This week was full of excitement and activity. Starting off on Tuesday I met with the presidents of the barrios to let them know about the bioregional education project. They were very interested and in fact one of them wants to participate in the project. They suggested several ideas of projects we could work on and I am thinking of having the first Saturday of the month be a community service day in which the participants get together with the barrios and do a clean up of education project dependent upon what we are learning at that point. Wednesday was the big day in which all the people interested in participating in the course met in the municipal building in order to learn more about the course. We had a grand turnout of fifty-five people, mostly from the colegios and Universidades, but also some that had heard radio interviews or read about the program in the newspaper. We started off the day with the bioregional quiz that I made into a game. I split the group up into groups of five and they filled out the quiz together. The group that got the most answers correct was awarded native trees that the whole group had to identify. There was a lot of enthusiasm and positive energy coming from the participants and we decided to meet on Tuesdays in the Municipal building (I am in the process of getting permission for the space) and Thursdays for the practice, 4-6 in the afternoon. We will be meeting on Tuesday to start the course and I am interested to see how many actually come. Right now it seems that there might be too many, but I want to wait and see what the first week is like before I come to any conclusions.
Tonight we had a meeting of Amigos de la Ecociudad and I presented to them what the BEP (Bioregional Education Project) was all about. They were also very interested and helpful in thinking of projects and people that could help teach the different subjects of the course. It is great to see all the enthusiasm and all the support that I am receiving from the community. Everyone says that the themes of the course are exactly what needs to be taught.

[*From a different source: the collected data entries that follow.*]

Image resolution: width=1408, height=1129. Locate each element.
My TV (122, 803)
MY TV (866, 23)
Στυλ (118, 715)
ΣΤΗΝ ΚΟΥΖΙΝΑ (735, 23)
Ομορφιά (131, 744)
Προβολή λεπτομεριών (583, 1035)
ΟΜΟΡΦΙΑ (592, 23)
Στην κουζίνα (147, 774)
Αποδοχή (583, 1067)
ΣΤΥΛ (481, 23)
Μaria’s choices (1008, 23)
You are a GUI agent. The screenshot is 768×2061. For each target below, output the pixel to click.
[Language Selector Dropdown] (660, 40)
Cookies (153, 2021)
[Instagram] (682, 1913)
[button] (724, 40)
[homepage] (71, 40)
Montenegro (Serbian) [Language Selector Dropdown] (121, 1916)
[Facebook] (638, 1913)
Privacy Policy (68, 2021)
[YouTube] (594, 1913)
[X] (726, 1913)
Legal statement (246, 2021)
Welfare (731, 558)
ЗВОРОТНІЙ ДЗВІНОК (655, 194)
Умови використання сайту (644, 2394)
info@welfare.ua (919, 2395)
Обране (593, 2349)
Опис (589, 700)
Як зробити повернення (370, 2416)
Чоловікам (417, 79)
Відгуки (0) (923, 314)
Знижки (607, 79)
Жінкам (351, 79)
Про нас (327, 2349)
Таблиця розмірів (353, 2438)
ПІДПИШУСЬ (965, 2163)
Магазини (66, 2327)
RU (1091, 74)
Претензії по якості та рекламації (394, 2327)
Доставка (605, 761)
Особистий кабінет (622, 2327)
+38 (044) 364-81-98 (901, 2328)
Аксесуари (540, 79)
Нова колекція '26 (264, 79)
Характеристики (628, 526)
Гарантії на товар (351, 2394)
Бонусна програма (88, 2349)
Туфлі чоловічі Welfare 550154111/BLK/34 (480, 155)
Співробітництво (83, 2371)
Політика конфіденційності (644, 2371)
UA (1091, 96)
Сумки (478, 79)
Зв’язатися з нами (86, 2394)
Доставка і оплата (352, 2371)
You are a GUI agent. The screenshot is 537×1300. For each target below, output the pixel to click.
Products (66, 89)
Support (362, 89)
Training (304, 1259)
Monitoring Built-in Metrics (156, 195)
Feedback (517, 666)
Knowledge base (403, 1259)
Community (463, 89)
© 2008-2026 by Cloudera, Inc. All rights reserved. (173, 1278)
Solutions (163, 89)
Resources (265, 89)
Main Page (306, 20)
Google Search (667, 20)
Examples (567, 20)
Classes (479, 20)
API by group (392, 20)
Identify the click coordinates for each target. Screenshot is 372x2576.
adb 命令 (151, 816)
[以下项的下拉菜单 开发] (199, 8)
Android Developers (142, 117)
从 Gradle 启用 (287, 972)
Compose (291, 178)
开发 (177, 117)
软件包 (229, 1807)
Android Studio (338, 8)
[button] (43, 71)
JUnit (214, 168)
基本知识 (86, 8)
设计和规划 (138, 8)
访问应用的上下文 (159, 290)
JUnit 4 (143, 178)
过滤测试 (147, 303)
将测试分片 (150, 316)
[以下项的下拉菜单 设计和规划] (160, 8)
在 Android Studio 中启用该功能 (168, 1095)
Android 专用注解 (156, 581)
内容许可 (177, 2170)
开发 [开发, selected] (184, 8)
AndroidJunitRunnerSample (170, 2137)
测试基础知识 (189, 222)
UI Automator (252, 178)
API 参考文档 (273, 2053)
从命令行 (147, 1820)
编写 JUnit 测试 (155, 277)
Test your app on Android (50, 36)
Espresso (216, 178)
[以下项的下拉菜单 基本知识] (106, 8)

I have broken down a tentative budget based on currently available funds as follows (a year):
- Transportation: $72
- Communication: $48
- Research: $120
- Materials: $180
- Excursions: $130
- Other $30
I have found a voluntary assistant who is a local Bahian, went to the Univ. Catolica and studied Marine Biology. Blas is very enthusiastic about helping out with the course.
I have spoken with Mike Morgan as well and I think that Heather and I will be going to visit Cerro Blanco Reserva in Guyaquil in the next couple of weeks to see what is happening there, talk about the Dry Tropical Forest and obtain seeds.